- Other names: Maze procedure
- ICD-9-CM: 37.33

= Cox maze procedure =

Type of heart surgery

The Cox maze procedure, also known as maze procedure, is a type of heart surgery for atrial fibrillation.

"Maze" refers to the series of incisions arranged in a maze-like pattern in the atria. Today, various methods of minimally invasive maze procedures, collectively named minimaze procedures, are used.

==History==
The maze procedure was developed by James Cox, an American cardiothoracic surgeon. Cox and his associates at Duke University Hospital, and later at Washington University School of Medicine developed the "maze" or "Cox maze" procedure, a cardiac surgery procedure intended to eliminate atrial fibrillation (AF). The first such procedure was performed at St. Louis' Barnes Hospital—now Barnes-Jewish Hospital—in 1987.

The intention was to eliminate AF by using incisional scars to block abnormal electrical circuits (atrial macroreentry) that initiate and perpetuate the abnormal electrical waves of AF. This required an extensive series of full-thickness incisions through the walls of both atria, a median sternotomy (vertical incision through the sternum), and cardiopulmonary bypass (heart-lung machine; extracorporeal circulation). After the introduction of the initial procedure, a series of improvements were made, culminating in 1992 in the Cox maze III procedure, which is now considered to be the "gold standard" for effective surgical cure of AF. It was quite successful in eliminating AF but had drawbacks as well. The Cox maze III is sometimes referred to as the "traditional maze", the "cut-and-sew maze", or simply the "maze". Damiano and colleagues have described a Cox-Maze IV procedure in 2002 in which they modified the Cox-Maze III technique using a combination of bipolar radiofrequency and cryothermal ablation lines.
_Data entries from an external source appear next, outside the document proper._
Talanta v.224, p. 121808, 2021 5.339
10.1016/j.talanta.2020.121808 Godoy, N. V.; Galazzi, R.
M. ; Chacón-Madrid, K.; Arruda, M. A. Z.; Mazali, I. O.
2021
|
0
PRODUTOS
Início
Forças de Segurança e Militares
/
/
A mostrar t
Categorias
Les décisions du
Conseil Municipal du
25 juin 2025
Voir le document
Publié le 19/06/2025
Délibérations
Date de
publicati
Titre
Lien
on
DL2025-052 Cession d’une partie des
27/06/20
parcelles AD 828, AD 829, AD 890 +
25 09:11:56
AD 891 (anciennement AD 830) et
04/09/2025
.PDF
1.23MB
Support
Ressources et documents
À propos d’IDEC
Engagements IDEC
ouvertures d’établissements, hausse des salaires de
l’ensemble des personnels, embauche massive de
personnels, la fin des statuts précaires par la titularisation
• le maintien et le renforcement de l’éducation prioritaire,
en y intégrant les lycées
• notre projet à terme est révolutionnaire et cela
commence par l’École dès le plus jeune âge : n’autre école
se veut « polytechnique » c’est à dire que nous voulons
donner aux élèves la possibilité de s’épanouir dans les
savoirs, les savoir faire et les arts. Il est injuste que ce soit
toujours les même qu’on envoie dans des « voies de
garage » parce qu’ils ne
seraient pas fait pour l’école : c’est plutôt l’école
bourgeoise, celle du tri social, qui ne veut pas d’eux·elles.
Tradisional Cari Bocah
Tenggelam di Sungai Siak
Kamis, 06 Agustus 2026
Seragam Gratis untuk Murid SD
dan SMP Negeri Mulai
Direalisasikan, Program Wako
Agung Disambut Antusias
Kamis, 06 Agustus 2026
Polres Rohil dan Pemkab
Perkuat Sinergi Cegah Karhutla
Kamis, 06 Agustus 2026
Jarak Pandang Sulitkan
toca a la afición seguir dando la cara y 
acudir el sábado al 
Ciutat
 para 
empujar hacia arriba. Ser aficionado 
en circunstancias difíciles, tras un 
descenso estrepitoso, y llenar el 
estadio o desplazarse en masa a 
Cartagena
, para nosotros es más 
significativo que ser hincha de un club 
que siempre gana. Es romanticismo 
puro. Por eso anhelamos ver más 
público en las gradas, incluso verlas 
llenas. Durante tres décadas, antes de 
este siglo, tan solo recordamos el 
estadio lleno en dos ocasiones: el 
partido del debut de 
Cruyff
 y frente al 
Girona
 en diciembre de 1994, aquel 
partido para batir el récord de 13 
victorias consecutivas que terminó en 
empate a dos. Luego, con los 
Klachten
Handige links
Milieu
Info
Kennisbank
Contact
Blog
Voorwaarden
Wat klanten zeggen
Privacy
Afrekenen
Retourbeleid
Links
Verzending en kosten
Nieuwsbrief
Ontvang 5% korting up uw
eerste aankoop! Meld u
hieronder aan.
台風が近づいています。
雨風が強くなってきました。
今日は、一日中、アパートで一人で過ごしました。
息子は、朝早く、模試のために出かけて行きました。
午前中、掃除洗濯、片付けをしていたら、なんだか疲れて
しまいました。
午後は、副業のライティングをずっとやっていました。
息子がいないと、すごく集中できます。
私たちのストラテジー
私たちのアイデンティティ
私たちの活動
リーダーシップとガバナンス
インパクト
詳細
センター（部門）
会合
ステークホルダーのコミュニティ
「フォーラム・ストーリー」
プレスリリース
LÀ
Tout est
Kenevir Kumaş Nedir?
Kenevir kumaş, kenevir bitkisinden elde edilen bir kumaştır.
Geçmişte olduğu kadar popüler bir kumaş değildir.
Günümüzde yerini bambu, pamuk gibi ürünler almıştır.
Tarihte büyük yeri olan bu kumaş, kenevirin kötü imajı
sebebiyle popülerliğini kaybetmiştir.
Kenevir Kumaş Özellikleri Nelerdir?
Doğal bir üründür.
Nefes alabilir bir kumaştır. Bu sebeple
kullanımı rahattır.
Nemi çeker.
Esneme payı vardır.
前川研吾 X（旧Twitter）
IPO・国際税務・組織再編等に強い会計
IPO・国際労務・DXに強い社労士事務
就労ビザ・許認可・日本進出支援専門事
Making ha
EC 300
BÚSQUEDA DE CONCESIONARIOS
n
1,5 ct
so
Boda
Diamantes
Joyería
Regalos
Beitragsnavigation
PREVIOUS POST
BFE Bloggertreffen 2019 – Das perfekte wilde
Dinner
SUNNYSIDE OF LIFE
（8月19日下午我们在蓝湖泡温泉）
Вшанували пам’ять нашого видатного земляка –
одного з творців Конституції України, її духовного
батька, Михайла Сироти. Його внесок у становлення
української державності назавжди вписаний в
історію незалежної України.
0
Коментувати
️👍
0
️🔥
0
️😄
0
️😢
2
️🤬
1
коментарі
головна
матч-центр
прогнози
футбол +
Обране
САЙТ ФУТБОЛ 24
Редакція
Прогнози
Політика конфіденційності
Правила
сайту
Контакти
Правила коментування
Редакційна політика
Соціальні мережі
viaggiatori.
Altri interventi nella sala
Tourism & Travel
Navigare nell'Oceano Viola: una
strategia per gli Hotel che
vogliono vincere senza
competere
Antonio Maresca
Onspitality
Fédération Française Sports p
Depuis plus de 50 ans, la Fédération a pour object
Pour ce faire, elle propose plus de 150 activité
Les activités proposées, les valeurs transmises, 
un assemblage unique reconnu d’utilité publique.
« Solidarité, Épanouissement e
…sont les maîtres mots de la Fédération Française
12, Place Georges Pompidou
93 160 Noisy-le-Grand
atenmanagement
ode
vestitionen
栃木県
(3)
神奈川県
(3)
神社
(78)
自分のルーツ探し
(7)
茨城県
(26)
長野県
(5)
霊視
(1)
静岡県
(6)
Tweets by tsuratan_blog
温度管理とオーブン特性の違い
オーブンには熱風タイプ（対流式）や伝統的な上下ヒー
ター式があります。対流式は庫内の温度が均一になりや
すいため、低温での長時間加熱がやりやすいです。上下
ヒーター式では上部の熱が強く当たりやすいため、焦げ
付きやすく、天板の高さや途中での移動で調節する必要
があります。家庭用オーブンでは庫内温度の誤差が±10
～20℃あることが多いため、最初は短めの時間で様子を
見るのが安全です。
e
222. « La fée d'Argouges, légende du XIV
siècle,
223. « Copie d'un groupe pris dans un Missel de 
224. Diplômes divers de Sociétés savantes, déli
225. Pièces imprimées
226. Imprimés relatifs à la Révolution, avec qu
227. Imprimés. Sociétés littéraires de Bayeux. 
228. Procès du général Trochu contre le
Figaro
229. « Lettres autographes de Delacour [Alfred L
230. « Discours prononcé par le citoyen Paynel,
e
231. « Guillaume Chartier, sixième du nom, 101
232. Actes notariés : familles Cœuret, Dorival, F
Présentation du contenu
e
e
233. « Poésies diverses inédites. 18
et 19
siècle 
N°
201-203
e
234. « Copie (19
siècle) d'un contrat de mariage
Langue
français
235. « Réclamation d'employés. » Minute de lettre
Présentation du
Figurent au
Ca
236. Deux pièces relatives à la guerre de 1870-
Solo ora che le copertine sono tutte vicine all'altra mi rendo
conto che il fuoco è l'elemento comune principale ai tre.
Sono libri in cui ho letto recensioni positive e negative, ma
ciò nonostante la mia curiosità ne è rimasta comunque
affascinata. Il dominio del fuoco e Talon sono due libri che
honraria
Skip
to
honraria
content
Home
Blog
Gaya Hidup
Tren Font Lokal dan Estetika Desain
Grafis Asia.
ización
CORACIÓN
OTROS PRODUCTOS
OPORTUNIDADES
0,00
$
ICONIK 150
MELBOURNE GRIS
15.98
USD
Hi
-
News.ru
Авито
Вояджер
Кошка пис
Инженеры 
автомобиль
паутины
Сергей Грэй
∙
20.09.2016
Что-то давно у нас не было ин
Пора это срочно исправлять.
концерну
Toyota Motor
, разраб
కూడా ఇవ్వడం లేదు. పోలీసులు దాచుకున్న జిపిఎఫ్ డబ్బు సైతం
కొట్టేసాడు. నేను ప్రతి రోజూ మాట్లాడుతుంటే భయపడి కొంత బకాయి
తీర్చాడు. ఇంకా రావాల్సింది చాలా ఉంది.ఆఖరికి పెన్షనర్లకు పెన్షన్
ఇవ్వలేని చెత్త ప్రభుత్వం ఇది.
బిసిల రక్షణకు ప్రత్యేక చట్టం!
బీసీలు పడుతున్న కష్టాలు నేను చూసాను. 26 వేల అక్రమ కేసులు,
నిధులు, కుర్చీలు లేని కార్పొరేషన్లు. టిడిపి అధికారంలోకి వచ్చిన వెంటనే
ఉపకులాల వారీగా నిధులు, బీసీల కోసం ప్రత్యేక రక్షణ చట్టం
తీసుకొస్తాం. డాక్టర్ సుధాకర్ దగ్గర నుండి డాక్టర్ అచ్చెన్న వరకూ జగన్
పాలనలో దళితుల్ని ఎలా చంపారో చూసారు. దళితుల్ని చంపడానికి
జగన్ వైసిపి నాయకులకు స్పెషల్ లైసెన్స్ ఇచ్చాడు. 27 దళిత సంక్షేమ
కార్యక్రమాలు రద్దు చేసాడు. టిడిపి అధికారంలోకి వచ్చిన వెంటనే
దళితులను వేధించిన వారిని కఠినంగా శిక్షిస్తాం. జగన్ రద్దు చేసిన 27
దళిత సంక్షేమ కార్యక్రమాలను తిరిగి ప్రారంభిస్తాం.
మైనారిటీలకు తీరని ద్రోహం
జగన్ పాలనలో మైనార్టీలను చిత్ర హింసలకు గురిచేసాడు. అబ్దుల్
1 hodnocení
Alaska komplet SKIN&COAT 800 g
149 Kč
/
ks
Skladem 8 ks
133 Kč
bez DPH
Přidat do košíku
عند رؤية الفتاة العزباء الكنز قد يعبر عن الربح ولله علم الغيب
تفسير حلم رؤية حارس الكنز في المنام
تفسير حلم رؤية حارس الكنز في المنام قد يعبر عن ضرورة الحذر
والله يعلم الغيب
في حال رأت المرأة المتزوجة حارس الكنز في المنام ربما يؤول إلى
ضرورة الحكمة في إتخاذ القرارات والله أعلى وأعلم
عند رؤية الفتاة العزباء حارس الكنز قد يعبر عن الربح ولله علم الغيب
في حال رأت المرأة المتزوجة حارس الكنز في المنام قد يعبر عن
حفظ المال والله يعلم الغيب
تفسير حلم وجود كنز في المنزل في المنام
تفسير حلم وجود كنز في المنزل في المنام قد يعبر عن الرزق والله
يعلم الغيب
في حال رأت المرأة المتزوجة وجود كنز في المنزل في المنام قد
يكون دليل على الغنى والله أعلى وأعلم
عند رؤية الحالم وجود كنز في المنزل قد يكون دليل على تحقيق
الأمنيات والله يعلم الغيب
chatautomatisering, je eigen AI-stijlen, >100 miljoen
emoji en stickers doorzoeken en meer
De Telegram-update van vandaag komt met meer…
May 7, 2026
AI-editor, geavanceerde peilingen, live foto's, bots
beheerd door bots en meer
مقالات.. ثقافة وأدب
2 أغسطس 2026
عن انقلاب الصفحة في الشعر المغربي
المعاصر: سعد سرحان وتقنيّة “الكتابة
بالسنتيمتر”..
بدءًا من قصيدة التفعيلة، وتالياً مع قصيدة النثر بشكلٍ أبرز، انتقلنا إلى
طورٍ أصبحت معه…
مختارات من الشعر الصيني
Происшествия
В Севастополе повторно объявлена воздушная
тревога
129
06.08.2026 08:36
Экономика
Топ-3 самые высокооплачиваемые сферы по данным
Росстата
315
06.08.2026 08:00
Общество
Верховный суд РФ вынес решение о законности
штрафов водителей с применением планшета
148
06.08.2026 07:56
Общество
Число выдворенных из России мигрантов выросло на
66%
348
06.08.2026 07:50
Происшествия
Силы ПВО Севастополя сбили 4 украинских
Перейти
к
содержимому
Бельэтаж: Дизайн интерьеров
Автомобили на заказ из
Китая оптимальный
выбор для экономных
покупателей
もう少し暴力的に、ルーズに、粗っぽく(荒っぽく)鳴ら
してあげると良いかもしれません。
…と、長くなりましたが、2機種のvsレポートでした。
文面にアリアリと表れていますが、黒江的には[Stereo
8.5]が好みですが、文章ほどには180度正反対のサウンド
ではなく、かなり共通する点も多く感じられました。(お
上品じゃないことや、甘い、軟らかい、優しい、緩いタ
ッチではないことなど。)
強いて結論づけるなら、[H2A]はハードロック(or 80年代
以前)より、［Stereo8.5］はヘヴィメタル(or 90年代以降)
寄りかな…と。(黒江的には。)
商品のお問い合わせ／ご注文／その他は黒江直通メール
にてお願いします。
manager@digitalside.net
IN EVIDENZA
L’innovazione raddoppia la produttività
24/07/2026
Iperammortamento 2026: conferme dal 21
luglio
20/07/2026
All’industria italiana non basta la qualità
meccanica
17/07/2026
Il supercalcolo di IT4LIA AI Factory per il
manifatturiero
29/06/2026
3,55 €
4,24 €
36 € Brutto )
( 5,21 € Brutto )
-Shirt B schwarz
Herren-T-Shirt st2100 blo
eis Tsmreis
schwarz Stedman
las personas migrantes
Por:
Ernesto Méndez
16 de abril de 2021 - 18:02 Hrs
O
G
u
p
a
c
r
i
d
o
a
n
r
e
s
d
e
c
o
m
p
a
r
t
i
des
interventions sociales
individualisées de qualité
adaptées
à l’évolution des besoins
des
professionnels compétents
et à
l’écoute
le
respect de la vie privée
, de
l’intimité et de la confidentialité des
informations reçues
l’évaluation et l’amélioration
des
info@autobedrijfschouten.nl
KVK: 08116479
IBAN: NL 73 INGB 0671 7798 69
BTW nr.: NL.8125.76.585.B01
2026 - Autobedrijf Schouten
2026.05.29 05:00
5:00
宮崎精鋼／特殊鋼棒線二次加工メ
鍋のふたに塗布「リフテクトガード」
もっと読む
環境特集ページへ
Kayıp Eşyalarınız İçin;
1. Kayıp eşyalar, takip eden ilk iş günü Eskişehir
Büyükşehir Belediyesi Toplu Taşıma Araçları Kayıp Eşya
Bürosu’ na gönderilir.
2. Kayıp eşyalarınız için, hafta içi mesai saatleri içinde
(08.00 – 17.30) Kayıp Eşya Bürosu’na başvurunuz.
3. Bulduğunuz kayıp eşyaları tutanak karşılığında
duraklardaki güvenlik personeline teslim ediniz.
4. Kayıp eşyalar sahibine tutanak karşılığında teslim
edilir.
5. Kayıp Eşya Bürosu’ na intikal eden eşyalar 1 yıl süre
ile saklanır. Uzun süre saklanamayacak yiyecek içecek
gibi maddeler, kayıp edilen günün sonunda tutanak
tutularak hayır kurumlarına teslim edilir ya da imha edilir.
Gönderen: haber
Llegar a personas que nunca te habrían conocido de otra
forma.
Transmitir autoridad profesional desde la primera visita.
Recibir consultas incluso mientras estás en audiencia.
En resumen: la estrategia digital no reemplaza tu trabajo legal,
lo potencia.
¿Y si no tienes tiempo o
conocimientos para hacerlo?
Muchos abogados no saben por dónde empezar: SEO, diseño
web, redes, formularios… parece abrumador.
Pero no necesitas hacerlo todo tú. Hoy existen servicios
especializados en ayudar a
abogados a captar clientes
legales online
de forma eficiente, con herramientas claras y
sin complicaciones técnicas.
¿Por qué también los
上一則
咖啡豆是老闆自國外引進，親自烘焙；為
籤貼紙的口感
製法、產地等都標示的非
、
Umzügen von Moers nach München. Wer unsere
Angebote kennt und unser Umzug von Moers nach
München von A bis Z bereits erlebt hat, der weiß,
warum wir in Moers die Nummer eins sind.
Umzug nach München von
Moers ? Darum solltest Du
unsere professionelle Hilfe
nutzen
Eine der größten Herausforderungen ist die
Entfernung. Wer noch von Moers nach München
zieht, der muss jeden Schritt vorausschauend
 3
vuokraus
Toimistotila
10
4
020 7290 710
Since then, the Cox-Maze IV procedure is the gold standard surgical treatment for AF with conversion to normal sinus rhythm and freedom from AF at 1 year postoperatively of 93%, but the results are institution dependent.

During the past 10 years, several energy sources, such as unipolar radiofrequency, bipolar radiofrequency, microwave, laser, high-intensity focused ultrasound, and cryothermia, were incorporated into various devices in order to create some of the lesions of the Cox maze III procedure without actually cutting into the atrial walls. Microwave and laser therapy have both been withdrawn from the market, but the other devices continue to be utilized to treat AF surgically.